Que j’aille la voir ce soir ; qu’après avoir gagné les suivantes de la fille du gouverneur, elle se hasarde à me recevoir dans sa chambre. On ajoute à cela deux ou trois mille recommandations aussi extravagantes les unes que les autres, comme, par exemple, que je n’emmène personne avec moi, que je ne me confie à personne, et les autres que tu devines.

camacho.

Et vous à cela vous répondez tranquillement que vous irez, comme si vous aviez les clefs de la Tour dans votre secrétaire.

don césar.

Qui m’en empêchera ?

camacho.

Les gardes.

don césar.

Va, le son de l’or est une douce musique qui endort les plus vigilans.


Entre DON JUAN.
don juan.

Je viens vous apporter des condoléances et recevoir de vous des félicitations, afin que les unes se tempèrent par les autres.

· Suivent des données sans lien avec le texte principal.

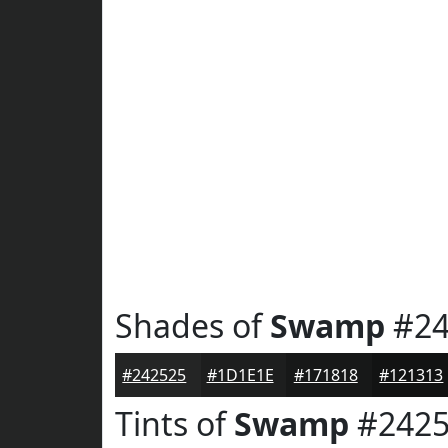
Shades of
Swamp
#24
#242525
#1D1E1E
#171818
#121313
Tints of
Swamp
#2425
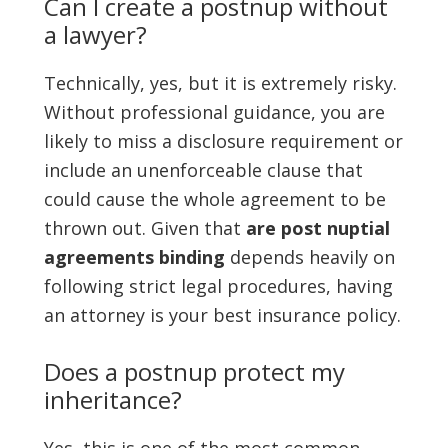
Can I create a postnup without
a lawyer?
Technically, yes, but it is extremely risky.
Without professional guidance, you are
likely to miss a disclosure requirement or
include an unenforceable clause that
could cause the whole agreement to be
thrown out. Given that
are post nuptial
agreements binding
depends heavily on
following strict legal procedures, having
an attorney is your best insurance policy.
Does a postnup protect my
inheritance?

Les naturalistes racontent de deux certaines plantes que chacune d’elles, prise à part, est un poison, et que, quand on mêle ensemble leurs sucs, elles se neutralisent ou se corrigent de telle sorte l’une l’autre qu’elles deviennent une nourriture bienfaisante. Votre malheur et mon bonheur sont de même deux poisons qui, séparés, nous tueraient tous deux, vous par le chagrin, moi par le plaisir. Et ainsi mêlons nos richesses, tempérons mon bien par votre mal et mon mal par votre bien.

don césar.

Vous paraissez bien joyeux, don Juan.